Вика разобралась в памяти девочки Гермионы. Девочку сломали еще в детстве, учебой собственно, из-за чего она до смерти боялась плохих оценок или отчисления. Начиная от так называемых «профилактик» и заканчивая суровыми наказаниями за любые отклонения от идеальной учебы, все остальное родителей девочки не интересовало, оттого она не умела за собой ухаживать, но была абсолютной заучкой. В наказаниях родители девочки были изобретательны и неутомимы, но всякое наказание сводилось к боли и унижению. К очень сильной боли, и ломающему психику унижению, поэтому мистера Грейнджера ждал сюрприз, возможно с членовредительством. Разрешать поступать с собой так, как поступали с этой девочкой, Вика была не намерена.
Змей долго приглядывался к девочкам, но наконец не выдержал, на пробу тихо высказавшись матом на тему того, что некоторые хорошо прячутся. Заметив улыбки девочек, товарищ старший лейтенант понял, что не ошибся, и стал выжидательно наблюдать, ожидая хода дам. Катя явно задумалась, оценивающе поглядывая на мальчика, впрочем уже все было ясно. Русский мат даже с английским акцентом послужил отличной визитной карточкой.
— Змей? — поинтересовалась Катя, внимательно наблюдая за реакциями обоих мальчиков.
— В канале, — ответил товарищ старший лейтенант. — Товарищ капитан?
— Она самая, кто с тобой? — поинтересовалась девочка, расслабившись.
— Лис, а с тобой Лира? — ответил Змей.
— Как ты только догадался? — кивнула Вика, очень по-доброму улыбнувшись. — Хорошо, что вы здесь, мальчики. Я вам сейчас все расскажу.
— Конечно, хорошо, что мы здесь, — ухмыльнулся Лис. — А вот кому-то будет плохо. И больно.
— Не поубивай там никого, — попросил Саша боевого товарища. — А то морока с трупами будет.
— Мухтар постарается, — кивнул товарищ лейтенант из племени летучих мышей. — Рассказывайте, Виктория Викторовна.
— Запомнил, надо же, — поразилась Вика. — Ну, слушайте.
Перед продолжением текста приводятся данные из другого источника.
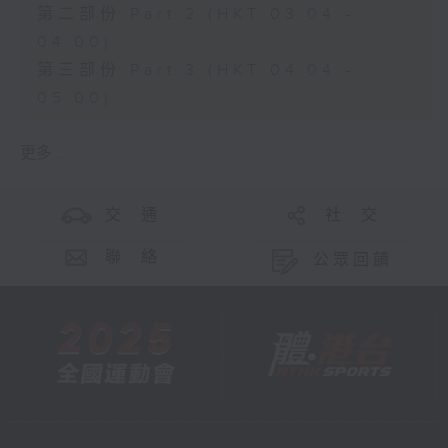
第二部份 Part 2 (HKT 03:04 -
04:00)
第三部份 Part 3 (HKT 04:04 -
05:00)
更多 ...
交 通
社 交
聯 絡
公眾回饋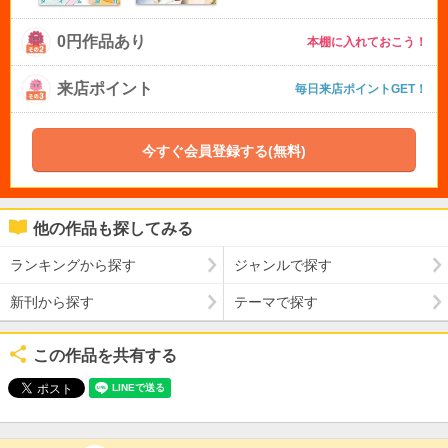
0円作品あり
本棚に入れておこう！
来店ポイント
毎日来店ポイントGET！
今すぐ会員登録する(無料)
他の作品も探してみる
ランキングから探す
ジャンルで探す
新刊から探す
テーマで探す
この作品を共有する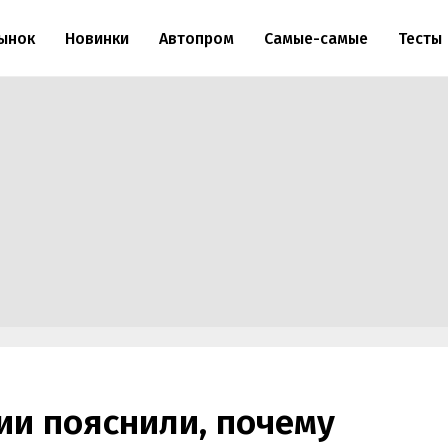
ынок
Новинки
Автопром
Самые-самые
Тесты
ии пояснили, почему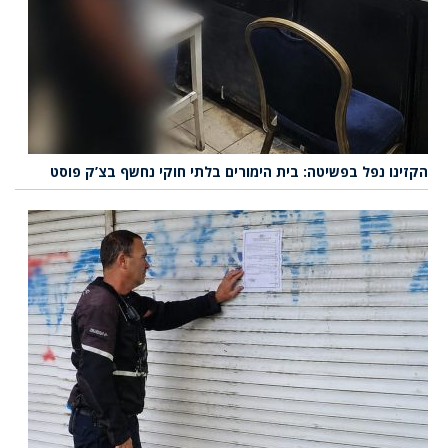
הקזינו נפל בפשיטה: בית הימורים בלתי חוקי נחשף בצ’ק פוסט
Мы с вами оказались в детской книжке, написанной англичанкой в состоянии депрессии, а не под ЛСД, как можно подумать, читая эту историю. Ты, Змей, тут Избранный, отсюда все твои проблемы. Нас всех будут стараться закончить достаточно много и часто, поэтому надо разработать план, причем такой, чтобы мы в конце концов никого из родителей не пристукнули. Предложения будут?
— На деле жизнь не книжка, — заметила Катя. — И первые расхождения есть, например, я в книжке училась у воронов, а здесь — у львов. Причем только по той причине, что хотела рыжиков поближе посмотреть.
— У Луны была тяжелая посттравматика, — пояснила Вика, приобняв подругу. — Поэтому крыша улетела еще в девять лет.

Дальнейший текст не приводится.